Something changed for me in that moment. Confronted with the empty strongbox and its promise of ruin, together with her complacency… I left her there and went from room to room with rising agitation, looking for something I might sell.

I felt like a thief, but one who has come to a house already robbed. How had I not seen it? Xenia had succeeded in removing most everything that would fit in her basket. I went to my room and looked over the meager hoard I had hidden away. The cloisonné clock. The jeweled earbobs that were her wedding present from Andrei. Little Katenka’s christening gown and cross. No, these were too precious to be sold. I settled on a brass candlestick chased with silver, half of the pair that had graced the sideboard. This I took to the wretched pawnbroker. It fetched sixty kopeks, just enough to appease the miller and fishmonger, but not the greengrocer. And we would need more wood for the pile and dried fruits for the Easter kulich . I returned to his shop with the clock and sold him the sideboard as well, and these bought provisions sufficient to last through the Easter feast.

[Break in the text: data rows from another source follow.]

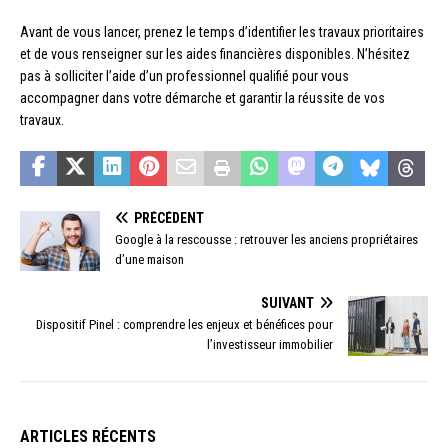
Avant de vous lancer, prenez le temps d’identifier les travaux prioritaires
et de vous renseigner sur les aides financières disponibles. N’hésitez
pas à solliciter l’aide d’un professionnel qualifié pour vous
accompagner dans votre démarche et garantir la réussite de vos
travaux.
PRÉCÉDENT
Google à la rescousse : retrouver les anciens propriétaires
d’une maison
SUIVANT
Dispositif Pinel : comprendre les enjeux et bénéfices pour
l’investisseur immobilier
ARTICLES RÉCENTS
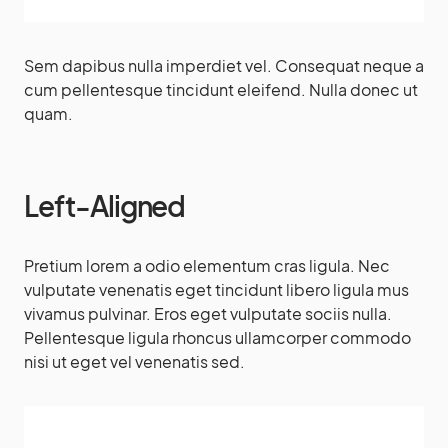
Sem dapibus nulla imperdiet vel. Consequat neque a
cum pellentesque tincidunt eleifend. Nulla donec ut
quam.
Left-Aligned
Pretium lorem a odio elementum cras ligula. Nec
vulputate venenatis eget tincidunt libero ligula mus
vivamus pulvinar. Eros eget vulputate sociis nulla.
Pellentesque ligula rhoncus ullamcorper commodo
nisi ut eget vel venenatis sed.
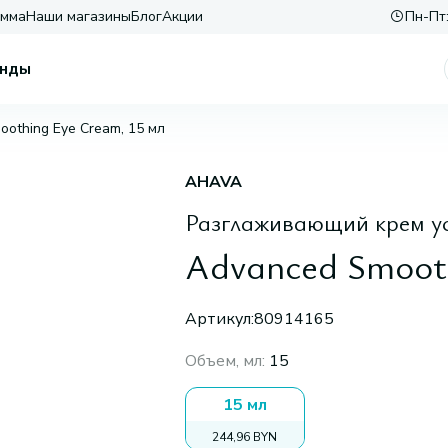
амма
Наши магазины
Блог
Акции
Пн-Пт:
нды
othing Eye Cream, 15 мл
AHAVA
Разглаживающий крем ус
Advanced Smooth
Артикул:
80914165
Объем, мл
:
15
15 мл
244,96 BYN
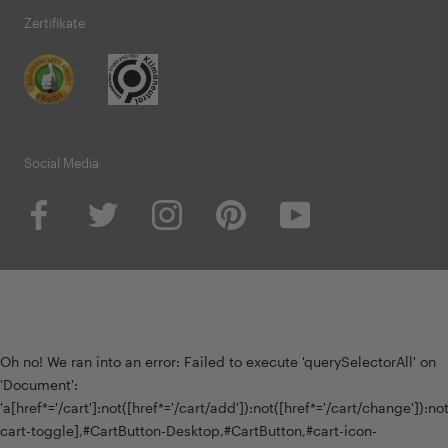
Zertifikate
Social Media
Oh no! We ran into an error:
Failed to execute 'querySelectorAll' on
'Document':
'a[href*='/cart']:not([href*='/cart/add']):not([href*='/cart/change']):not(
cart-toggle],#CartButton-Desktop,#CartButton,#cart-icon-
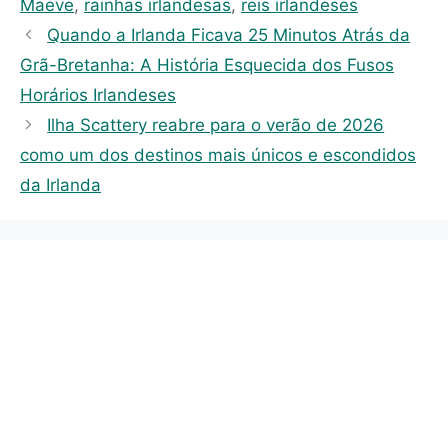
r
Maeve
,
rainhas irlandesas
,
reis irlandeses
i
Quando a Irlanda Ficava 25 Minutos Atrás da
e
Grã-Bretanha: A História Esquecida dos Fusos
s
Horários Irlandeses
Ilha Scattery reabre para o verão de 2026
como um dos destinos mais únicos e escondidos
da Irlanda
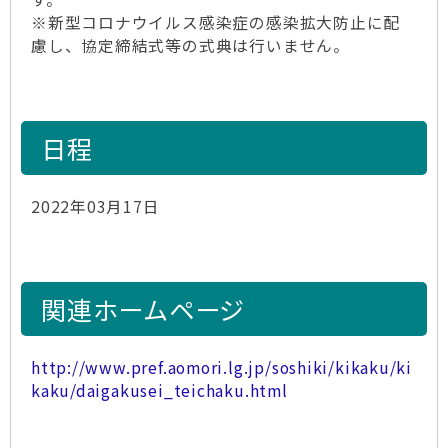
※新型コロナウイルス感染症の感染拡大防止に配
慮し、協定締結式等の式典は行いません。
日程
2022年03月17日
関連ホームページ
http://www.pref.aomori.lg.jp/soshiki/kikaku/ki
kaku/daigakusei_teichaku.html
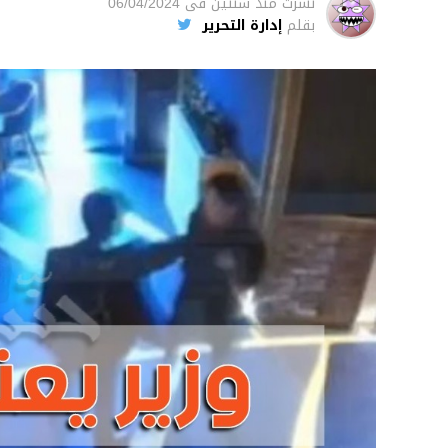
نشرت
منذ سنتين
فى
06/04/2024
بقلم
إدارة التحرير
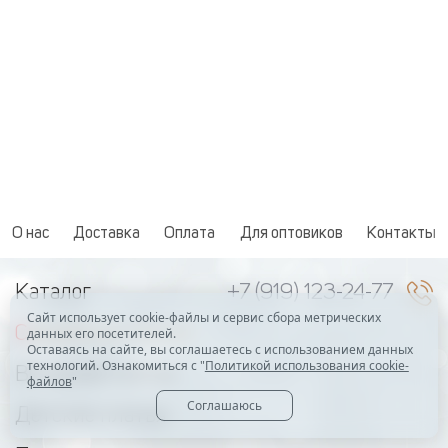
О нас
Доставка
Оплата
Для оптовиков
Контакты
Каталог
+7 (919) 123-24-77
Сайт использует cookie-файлы и сервис сбора метрических
Свадебные платья
данных его посетителей.
Оставаясь на сайте, вы соглашаетесь с использованием данных
технологий. Ознакомиться с "
Политикой использования cookie-
Вечерние платья
файлов
"
Соглашаюсь
Детские платья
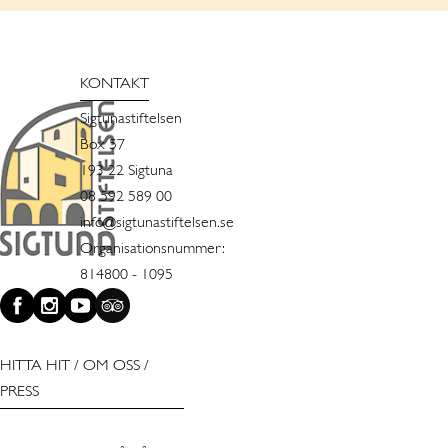
Gunnar
Ekelöf-
rummet
KONTAKT
Sigtunastiftelsen
Box 57
193 22 Sigtuna
08 592 589 00
info@sigtunastiftelsen.se
Organisationsnummer:
814800 - 1095
HITTA HIT
/
OM OSS
/
PRESS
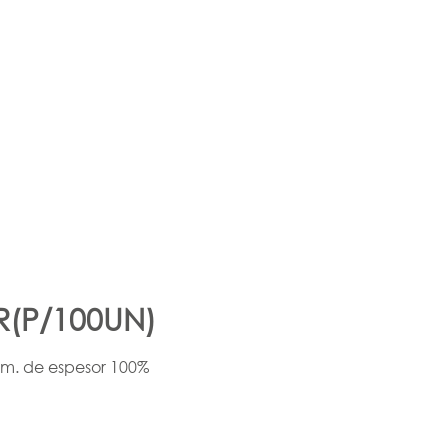
(P/100UN)
mm. de espesor 100%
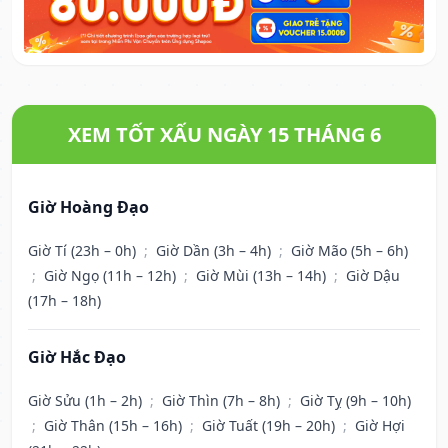
XEM TỐT XẤU NGÀY 15 THÁNG 6
Giờ Hoàng Đạo
Giờ Tí (23h – 0h)
;
Giờ Dần (3h – 4h)
;
Giờ Mão (5h – 6h)
;
Giờ Ngọ (11h – 12h)
;
Giờ Mùi (13h – 14h)
;
Giờ Dậu
(17h – 18h)
Giờ Hắc Đạo
Giờ Sửu (1h – 2h)
;
Giờ Thìn (7h – 8h)
;
Giờ Tỵ (9h – 10h)
;
Giờ Thân (15h – 16h)
;
Giờ Tuất (19h – 20h)
;
Giờ Hợi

Never in my life before or since have I awaited that day with such hunger. Dry as a raisin, some part of me still hoped nonetheless. Xenia’s desolation had so entwined with the Lenten season that she seemed an enlargement of its mood, almost as though she were an actor in a Passion play. I anticipated that with the arrival of Easter she would doff her mourning. It was Xenia’s resurrection I awaited.

At the midnight service, the chants poured into my soul like water, and as the light was passed from taper to taper, I felt my spirits lift on the rising glow. The holy doors were thrown open and we spilt out into the night and circled the church. Buoyed on an upwelling of joy, with the hundreds of voices around me in song, with the tumultuous pealing of the bells, I was exultant. The priest proclaimed, Christ is risen , and every voice answered fervently, Truly He is risen!